BEYOND : Kisah Pilu di Balik Kesuksesan Hongkong Rock Band


Pernah merasa hati tersayat saat mendengar sebuah lagu atau video klip? Anda merasa sedih dan belanjut dengan mata berkaca-kaca.. Bila anda teruskan barangkali bisa-bisa wajah anda berlinang air mata. Mungkin anda bilang, “Ihh, lebayy..!!”. “Ih, cengeng.. !!”. Tapi kenyataannya emang lagi itu menyayat, so mo gimana lagi?? Saat berada di keramaian barangkali nggak begitu “ngefek”, coba dengarkan/tonton saat anda sendiri.. Lagu itu terasa “ngefek”, entah karena lagu itu sendiri atau anda memang memiliki kenangan yang khas atas lagu itu.. 
Ngintip info di wikipedia,  tahun 1983, Beyond ini awalnya tidak diterima publik karena musiknya yang sangat cadas. Lalu sang vokalis mereka mengubah aliran musik menjadi romantic rock, musik mereka yang sebelumnya “keras” menjadi cukup “smooth”. Sejak itu lagu-lagu mereka diterima dan banyak menjadi hits. Sebelum 1994 personil mereka adalah:
  • Wong Ka Kui (Koma Wong, Lead Vocal)
  • Wong Ka Keung (Steve Wong, Bassis)
  • Wong Kwon Chung (Paul Wong, Gitaris)
  • Yip Sai Wing (Wing Yip, Drummer)
Tragis, tahun 1993 Wong Ka Kui, tewas saat syuting game show di Tokyo Fuji Televisiongame. Wong Ka Kui terjatuh dari ketinggian 2-3 m karena stage yang diduga licin. Setelah koma seminggu, Ka Kui meninggal dunia.. So Tragic.. Bagi orang Hongkong, kecelakaan yang merenggut nyawa Ka Kui bukan sekedar kehilangan seorang artis, tetapi juga tentang hilangnya “seorang revolusioner” dalam dunia musik.
Mengherankan, apa karena nama populer Wong Ka Kui adalah Koma Wong, itu membuatnya bernasib tragis? “Koma” dalam bahasa Indonesia dan Jepang sama artinya dengan  “Coma” dalam bahasa Inggris. Koma berarti “keadaan tidak sadar sama sekali dan tidak mampu memberi reaksi terhadap suatu rangsangan karena sakit parah”. Nama memang dipercaya dapat mempengaruhi karakter diri, nasib dan masa depan seseorang.  Nama menjadi gambaran diri, visi, dan harapan, juga doa. Pada saat itu media di Jepang memberitakan kalau nama “Koma” yang digunakan ka Kui menjadi sebuah “cursed” atau “kutukan”.

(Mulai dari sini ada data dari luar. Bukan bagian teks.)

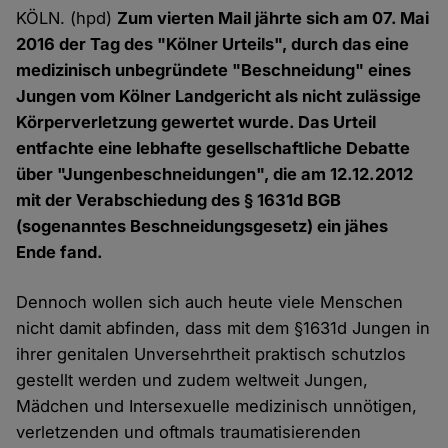
KÖLN. (hpd)
Zum vierten Mail jährte sich am 07. Mai
2016 der Tag des "Kölner Urteils", durch das eine
medizinisch unbegründete "Beschneidung" eines
Jungen vom Kölner Landgericht als nicht zulässige
Körperverletzung gewertet wurde. Das Urteil
entfachte eine lebhafte gesellschaftliche Debatte
über "Jungenbeschneidungen", die am 12.12.2012
mit der Verabschiedung des § 1631d BGB
(sogenanntes Beschneidungsgesetz) ein jähes
Ende fand.
Dennoch wollen sich auch heute viele Menschen
nicht damit abfinden, dass mit dem §1631d Jungen in
ihrer genitalen Unversehrtheit praktisch schutzlos
gestellt werden und zudem weltweit Jungen,
Mädchen und Intersexuelle medizinisch unnötigen,
verletzenden und oftmals traumatisierenden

Kembali pada lagu, kita sadari kalau sebuah karya seni yang apresiatif bukan sekedar basa-basi yang mudah datang dan cepat pergi.. easy come and easy go. Sebuah lagu sebagai karya seni adalah curahan hati dan emosi mereka yang menciptakannya. Apa yang mereka rasakan diekspresikan dalam lirik-lirik lagu dan irama yang merepresentasikan perasaan mereka.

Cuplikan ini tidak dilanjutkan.